In this study mean concentrations of TAT and fibrinogen reveal results within the reference range. However, in the group with end-stage CKD increased TAT or fibrinogen concentrations are established in respectively 15% and 40% of the subjects, indicating activation of the coagulation pathway or an acute phase response already before the beginning of a new HD session. The inner negatively charged wall of the ECC induces activation of FXII and subsequently the intrinsic coagulation pathway. Increased concentrations of TAT as well as prothrombin fragment 1 + 2 treatment during HD indicate that thrombin is generated [12–14]. Additionally, it has been demonstrated that thrombin is involved in the activation process of PLTs, neutrophils, and monocytes, and acts on endothelium in order to release a variety of vasoactive and inflammatory mediators .
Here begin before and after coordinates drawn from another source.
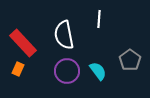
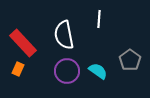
cyan semicircle: rotated 18 degrees counterclockwise
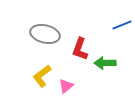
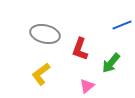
green arrow: moved 6 px right; rotated 50 degrees counterclockwise
yellow L-shape: moved 1 px left, 2 px up
pink triangle: moved 21 px right
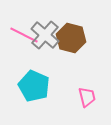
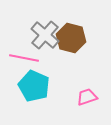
pink line: moved 23 px down; rotated 16 degrees counterclockwise
pink trapezoid: rotated 95 degrees counterclockwise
With respect to different biomarkers of activation of PLTs and the coagulation pathway dissimilar results could be obtained. Although activation of PLTs and the coagulation pathway is present, concentrations of activation and release products staying within the reference values could also be detected as a result of different release times, presence of neutralizing agents and removal by the dialyzer membrane [11, 14].
Results of our study demonstrate that uraemia is associated with endothelial damage and aberrations in the staining density of PLT granules in subjects with CKD. Uraemic toxins, especially protein-bound toxins, are likely pathogenic agents inducing endothelial damage in CKD . In case of renal failure, endothelial damage and cardiovascular complications like hypertension are closely linked [28, 29]. Concerning interpretation of our experimental data, we hypothesize that increased proET-1 concentrations reflect ongoing stress on the endothelium amongst others due to uraemia. Biomarkers like proET-1 and aberrations in the staining density of PLT granules contribute in the early detection of procoagulant activity of the endothelium. Therefore, the level of proET-1 concentration and the amount of depleted PLT granules will add an important link to the degree of endothelial integrity and the severity of CKD.